Exercise. Retype, without changes, every line from the line that contains "Creator (258, 2236)" through the final line of the records. Exclude pictures.

Exercise material.
== Segment start ==

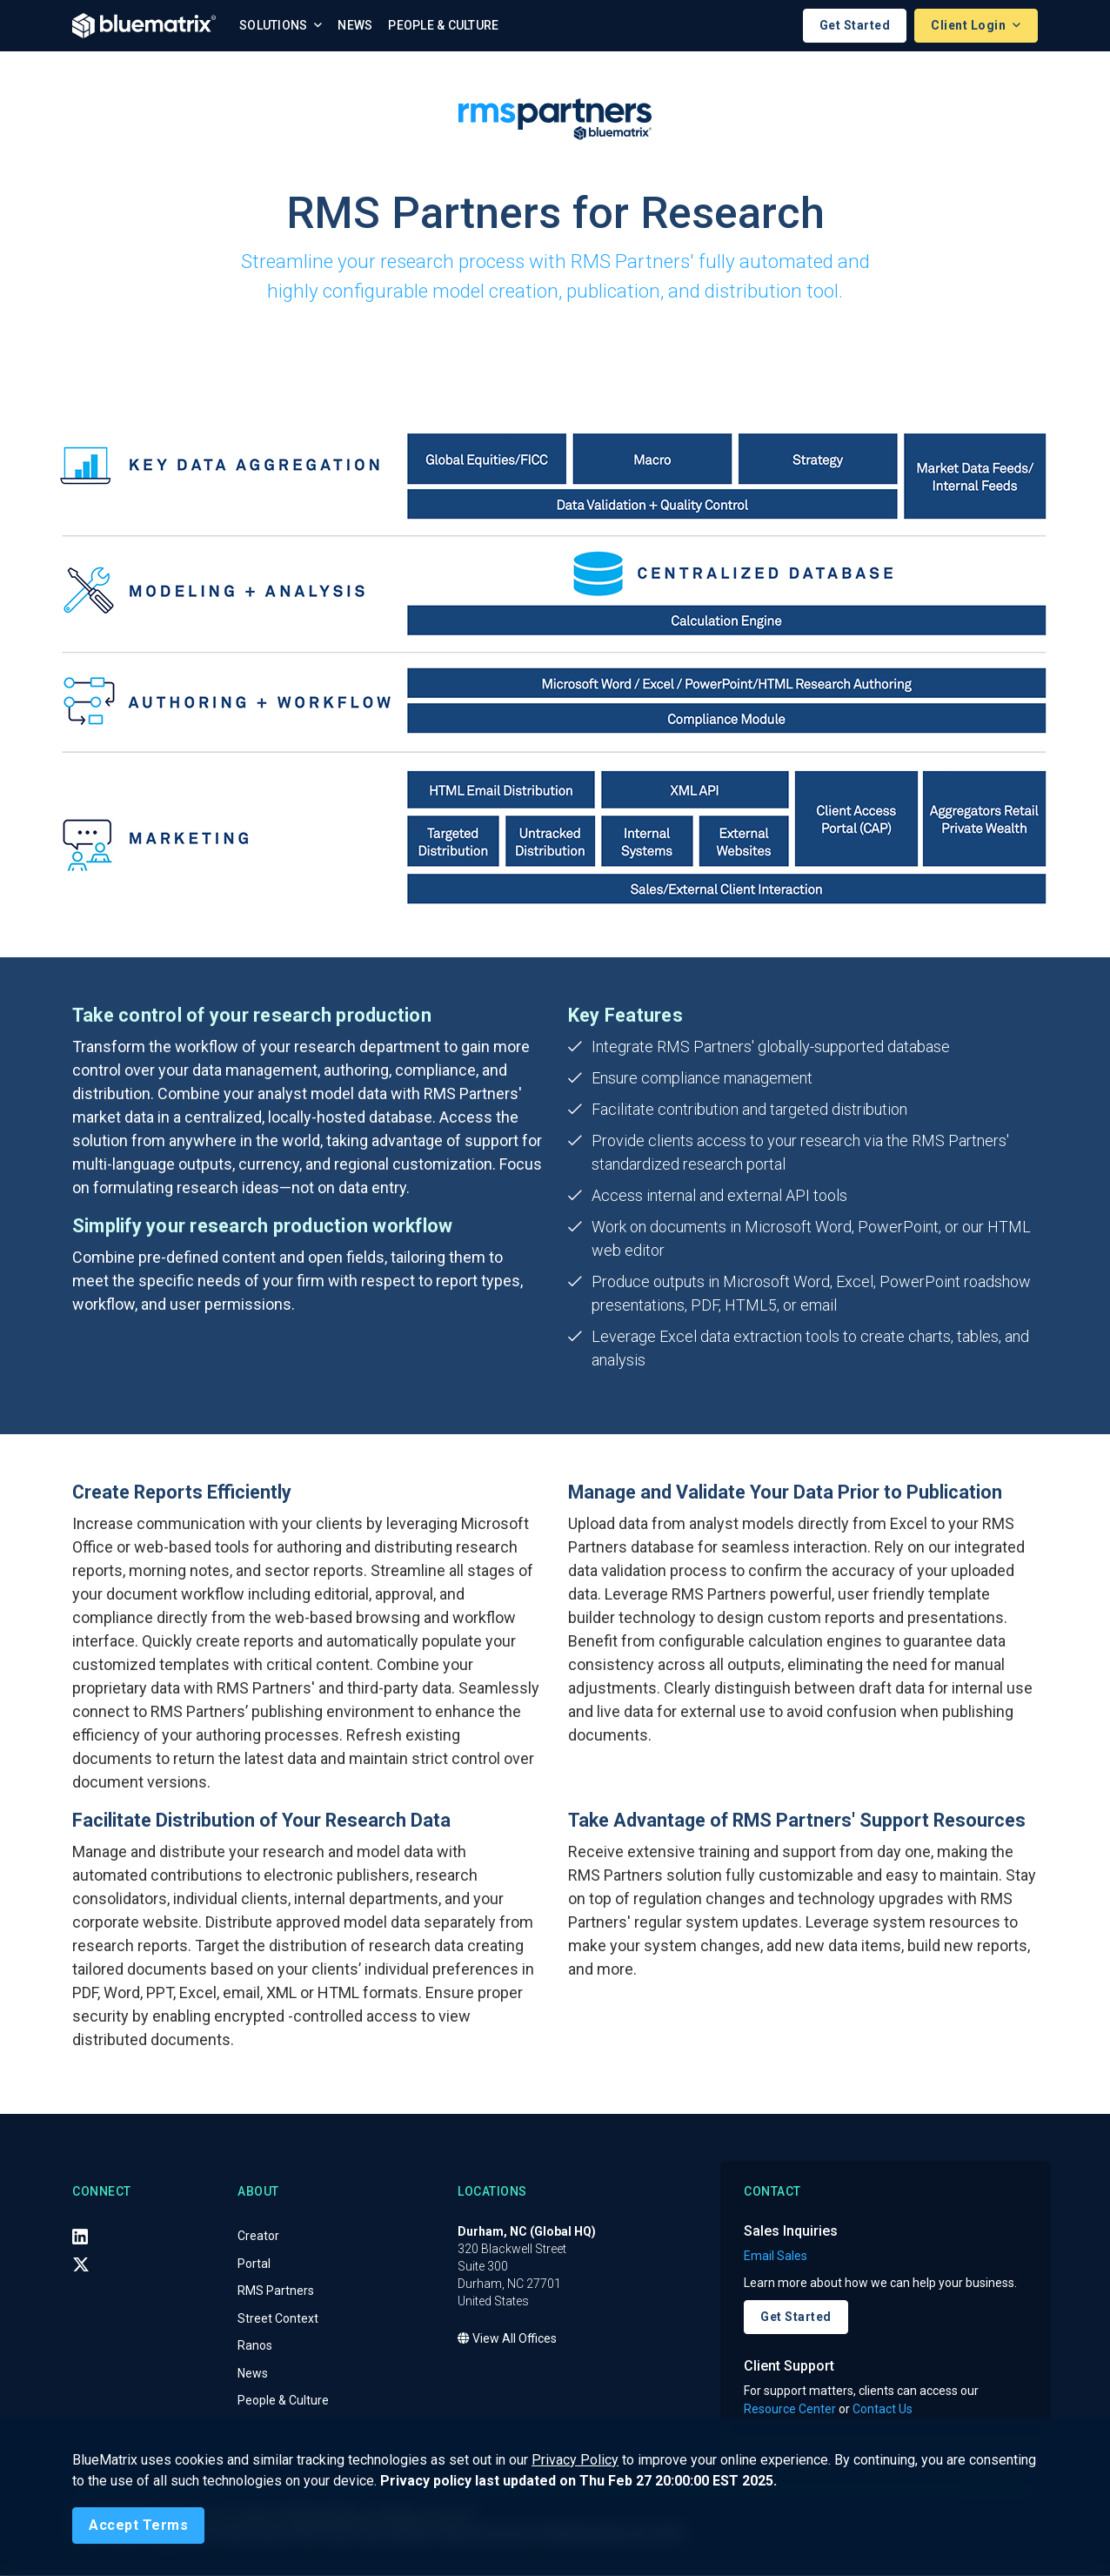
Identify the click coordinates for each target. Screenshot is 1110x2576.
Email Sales (775, 2256)
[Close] (138, 2525)
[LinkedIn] (80, 2236)
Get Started (855, 25)
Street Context (277, 2318)
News (355, 25)
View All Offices (507, 2338)
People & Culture (443, 25)
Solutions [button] (275, 25)
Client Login (970, 25)
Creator (258, 2236)
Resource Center (790, 2410)
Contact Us (883, 2410)
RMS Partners (275, 2291)
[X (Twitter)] (81, 2264)
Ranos (254, 2345)
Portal (254, 2264)
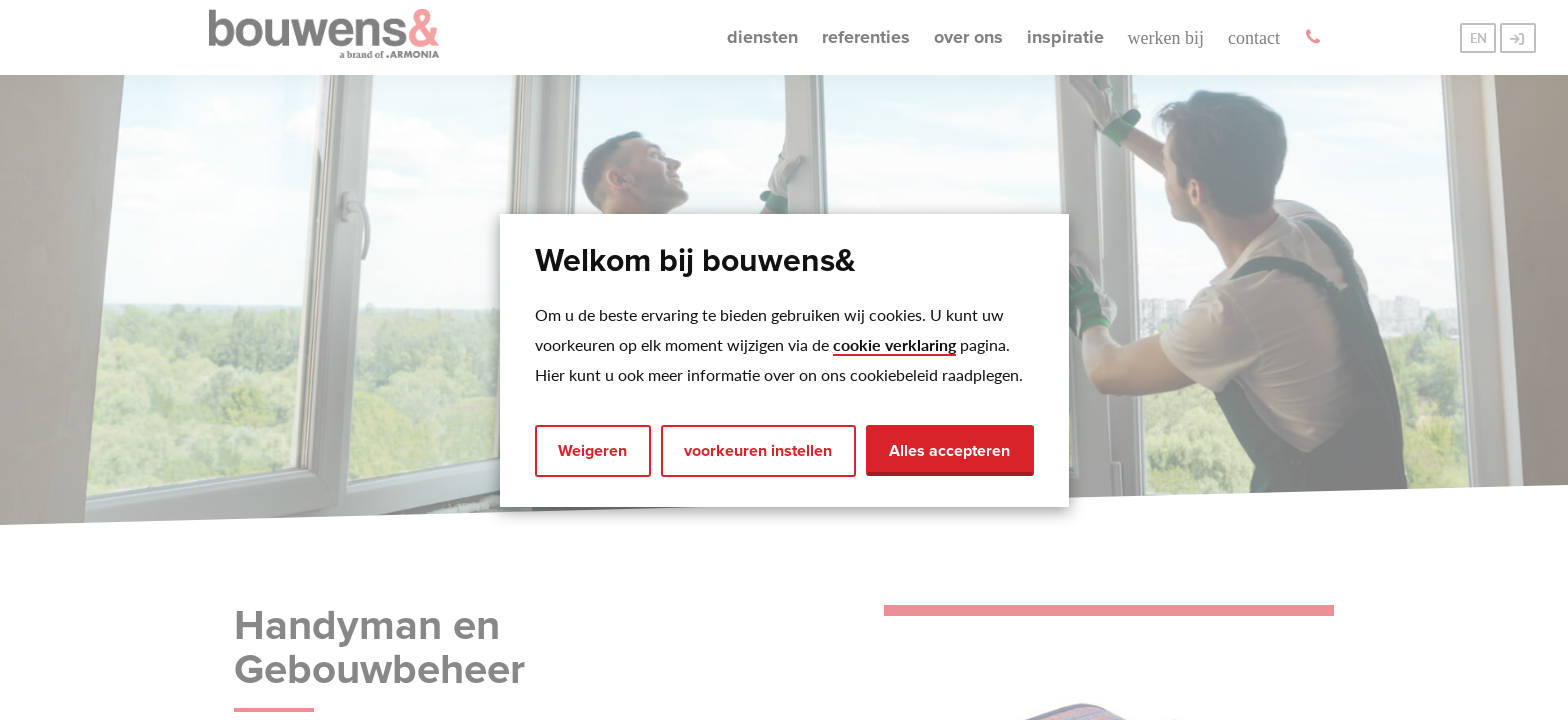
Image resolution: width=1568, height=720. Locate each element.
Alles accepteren (949, 451)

== Segment end ==

Solution.
Creator (258, 2236)
Resource Center (790, 2410)
Contact Us (883, 2410)
RMS Partners (275, 2291)
[X (Twitter)] (81, 2264)
Ranos (254, 2345)
Portal (254, 2264)
Image resolution: width=1568, height=720. Locate each element.
Alles accepteren (949, 451)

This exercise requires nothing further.